START Records shown

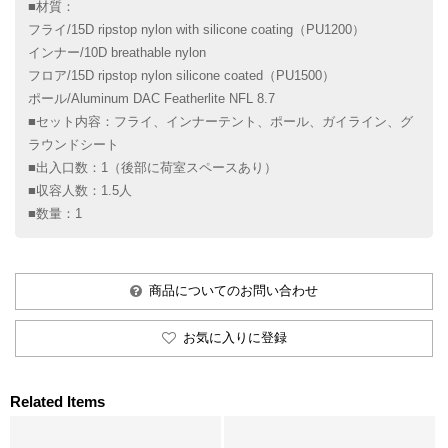
■材質：
フライ/15D ripstop nylon with silicone coating（PU1200）
インナー/10D breathable nylon
フロア/15D ripstop nylon silicone coated（PU1500）
ポール/Aluminum DAC Featherlite NFL 8.7
■セット内容：フライ、インナーテント、ポール、ガイライン、グ
ラウンドシート
■出入口数：1（後部に荷室スペースあり）
■収容人数：1.5人
■数量：1
商品についてのお問い合わせ
お気に入りに登録
Related Items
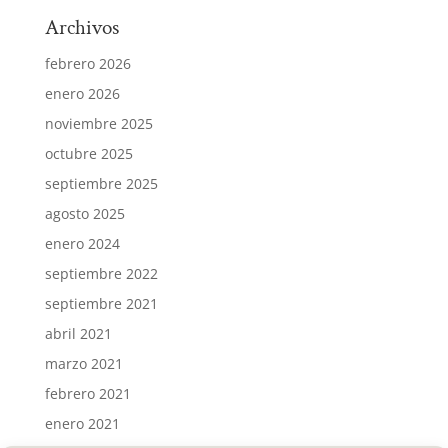
Archivos
febrero 2026
enero 2026
noviembre 2025
octubre 2025
septiembre 2025
agosto 2025
enero 2024
septiembre 2022
septiembre 2021
abril 2021
marzo 2021
febrero 2021
enero 2021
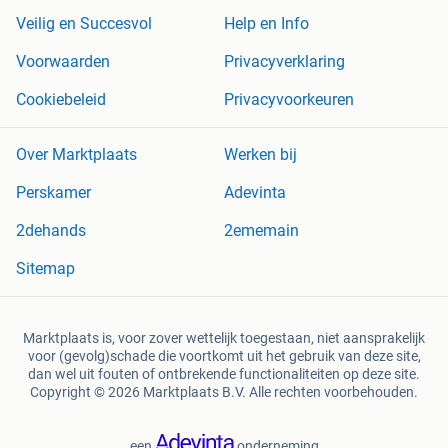
Veilig en Succesvol
Help en Info
Voorwaarden
Privacyverklaring
Cookiebeleid
Privacyvoorkeuren
Over Marktplaats
Werken bij
Perskamer
Adevinta
2dehands
2ememain
Sitemap
Marktplaats is, voor zover wettelijk toegestaan, niet aansprakelijk
voor (gevolg)schade die voortkomt uit het gebruik van deze site,
dan wel uit fouten of ontbrekende functionaliteiten op deze site.
Copyright © 2026 Marktplaats B.V. Alle rechten voorbehouden.
een
onderneming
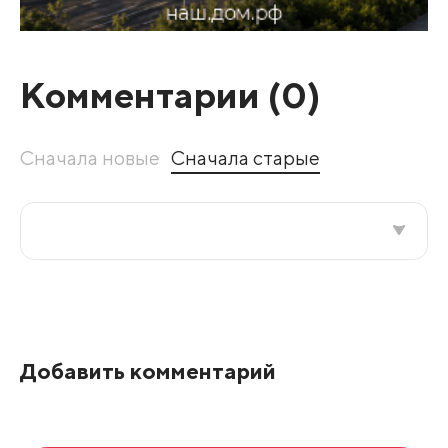
Комментарии (
0
)
Сначала новые
Сначала старые
Все подряд
По рейтингу
Добавить комментарий
Развернуть все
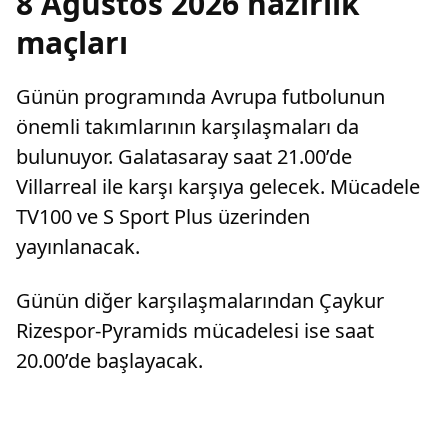
8 Ağustos 2026 hazırlık
maçları
Günün programında Avrupa futbolunun
önemli takımlarının karşılaşmaları da
bulunuyor. Galatasaray saat 21.00’de
Villarreal ile karşı karşıya gelecek. Mücadele
TV100 ve S Sport Plus üzerinden
yayınlanacak.
Günün diğer karşılaşmalarından Çaykur
Rizespor-Pyramids mücadelesi ise saat
20.00’de başlayacak.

END Records shown

*What is required:*
Return exactly the lines from the line with "По рейтингу" through the last line of the data above, both included; pictures do not go in the answer.

*Solution below:*
По рейтингу
Добавить комментарий
Развернуть все
8 Ağustos 2026 hazırlık
maçları
Günün programında Avrupa futbolunun
önemli takımlarının karşılaşmaları da
bulunuyor. Galatasaray saat 21.00’de
Villarreal ile karşı karşıya gelecek. Mücadele
TV100 ve S Sport Plus üzerinden
yayınlanacak.
Günün diğer karşılaşmalarından Çaykur
Rizespor-Pyramids mücadelesi ise saat
20.00’de başlayacak.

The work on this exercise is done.